Jordan Schneider: To be clear, the state of models now is: we have these closed offerings from OpenAI, Anthropic, and Google, which are a cut above. Then you have this class of Chinese models which are more impressive from both a licensing and capabilities perspective than what Meta and Google are bringing to the table. But people get the jitters when it comes to actually building businesses on them, as opposed to just tinkering with them.
Which leads us to our question: Meta, trillion-dollar company — why can’t they do this? What’s in the water, Nathan?
Nathan Lambert: There’s a lot of Game of Thrones-level power consolidation happening there. This separates the researchers who can make good output — and they have so many high-quality researchers — from being able to actually execute. There’s a lot of subtlety in avoiding that dynamic.
OpenAI has done a good job keeping their core modeling research to only about 300 people. The people who train the models at OpenAI is around 300 people, while Meta probably has 1,000 with a lot of middle management. That’s the problem — the culture around the technology is just broken there for whatever reason.
I hope they turn it around because the open ecosystem benefits from having multiple players in the right place. But we don’t need to tell complicated stories about how they went down a technical path that didn’t work out or got stuck in some technical debt. They messed up their release either way, and the technical path they’re going down is fine — it’s just that the motivations seem misaligned.
Take the Chatbot Arena situation where they’re calling themselves open models, highlighting a certain result on a model, and then that model with the result was not one that they actually released in their open models. You can’t get away with that — you have to talk about the models that you actually released. If that’s a Zuckerberg-level decision where he’s saying, “Yeah, it’s fine, we accomplished it,” then honestly, that person deserves to go. Whoever signed off on that being okay for a company that can release products — Meta ships a lot of stuff and obviously could get the culture right in some areas.

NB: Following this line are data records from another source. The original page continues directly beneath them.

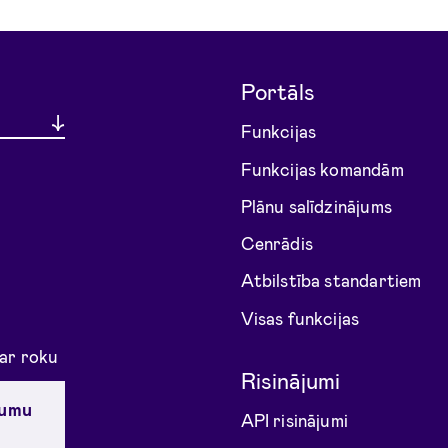
Portāls
Funkcijas
Funkcijas komandām
Plānu salīdzinājums
Cenrādis
Atbilstība standartiem
Visas funkcijas
 ar roku
Risinājumi
jumu
API risinājumi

Some people attribute it to bonus structures — especially these middle managers in generative AI who are going to be making performance bonuses for getting things into production. That’s a lot of money. But it’s more complicated than that because these people were making a lot of money before.
Jordan Schneider: Yeah, you just don’t have resource constraints, and it’s too many cooks in the kitchen. Someone should write the definitive business feature on this — I’ve yet to read the great magazine piece about it, but there should be one. It’s a fascinating corporate case study of a company that has every business reason and every corporate capability necessary to execute on this thing, which smaller teams all around the world have been able to do, and they’re just not there.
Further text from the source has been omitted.